The authors manage to join the modern world with old style story-telling, as the fleecy warriors romp up the British countryside. Taking down sheepy pre-conceptions, the kickass and clever herd cause mayhem and havoc. All use teamwork, self belief and determination, in order to reach the holy Aries and defeat Lambad the Bad. As the villains of the book get closer and closer, a twist including, a secret military base and a super thief reveal themselves. This unexpected development lends the tale another funny layer that adds to its comically sweet plot. Other characters including a love-struck farmer, who is convinced alien abduction is at work, an uninterested in sheep, sheepdog and mountain rescue ravens, all contribute to the fun.

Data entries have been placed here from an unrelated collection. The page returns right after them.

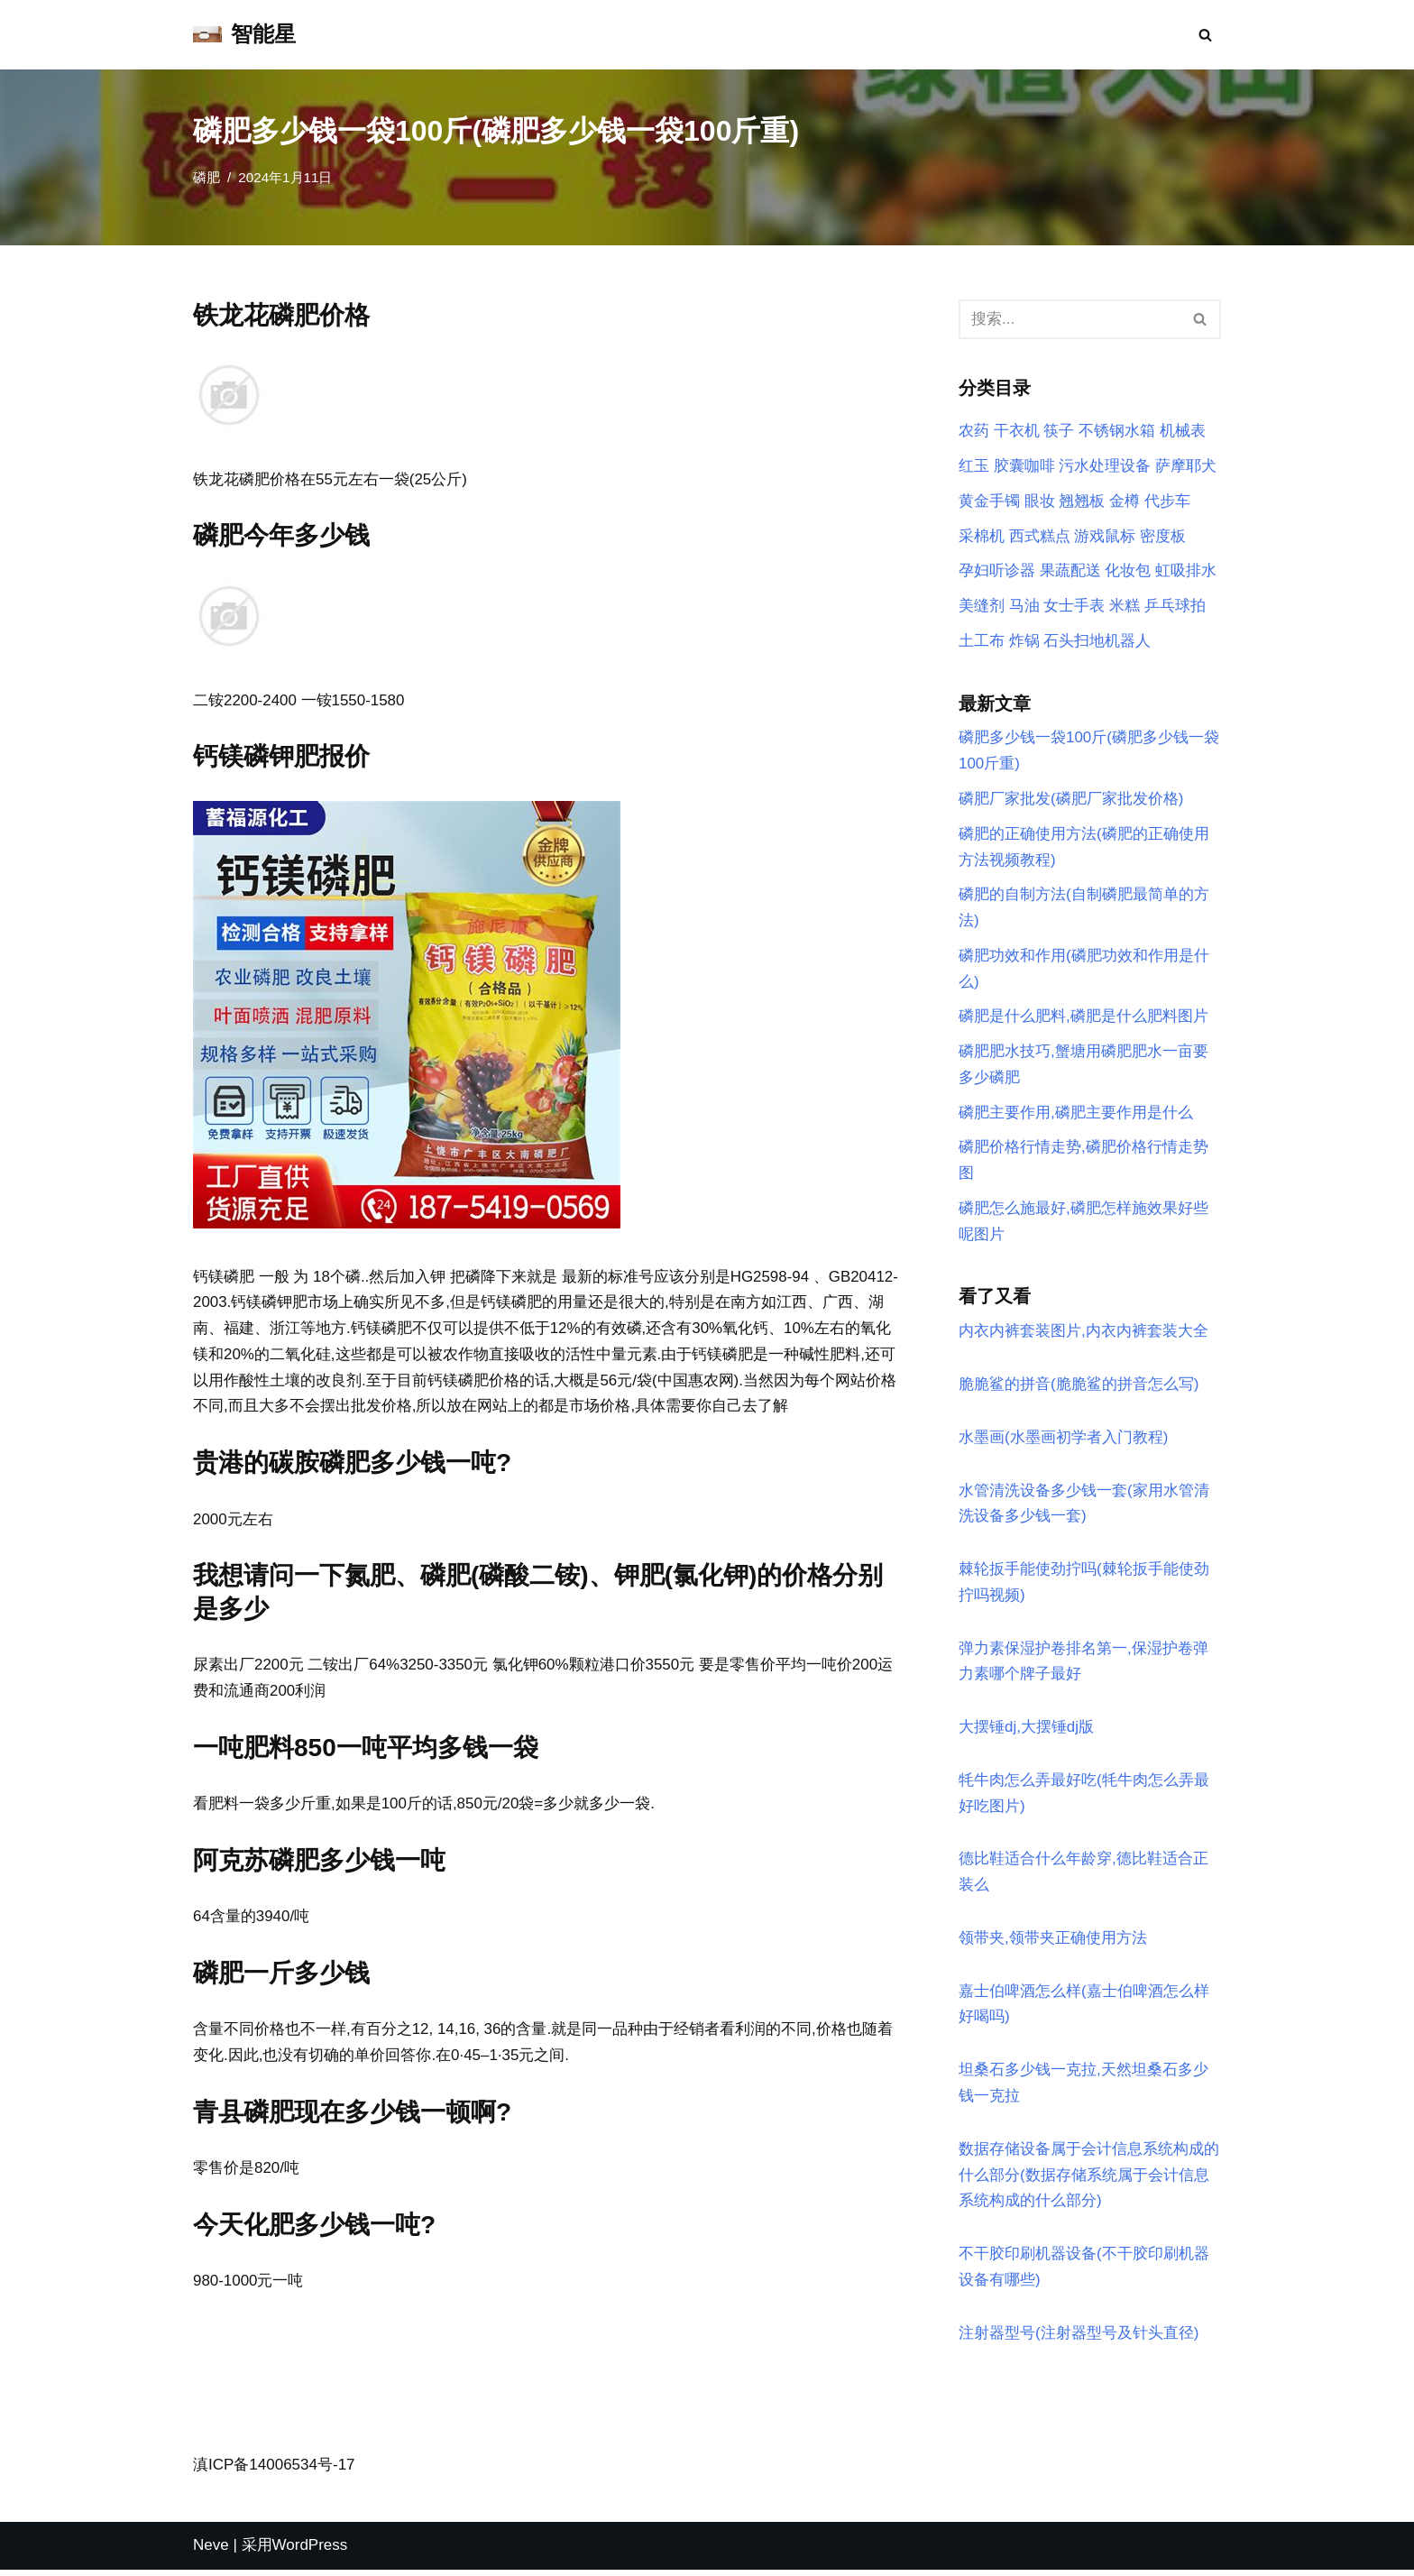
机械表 (1183, 431)
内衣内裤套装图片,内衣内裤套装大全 (1083, 1334)
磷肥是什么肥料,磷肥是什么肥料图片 (1083, 1018)
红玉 (974, 465)
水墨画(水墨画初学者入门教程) (1063, 1440)
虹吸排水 (1186, 571)
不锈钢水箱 (1117, 431)
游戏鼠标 (1104, 536)
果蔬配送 (1070, 571)
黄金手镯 (989, 501)
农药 (974, 431)
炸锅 (1024, 641)
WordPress (310, 2551)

The narrative voices of all the characters are individual and well thought out. Each fits in with the fast paced plot and each other. They are core to this convincing and entertaining story. By using strong and vivid imagery in their settings of London and the English and Scottish countryside the authors create realistic backgrounds. This supports the colourful plot and characters.
This mad caper of a story with its funny and wholly entertaining characters will certainly keep anyone hooked. It takes you in and makes you firmly root for these baaaarmy agents of wooliness. Forget everything you thought you knew about sheep, the Eppingham posse has arrived.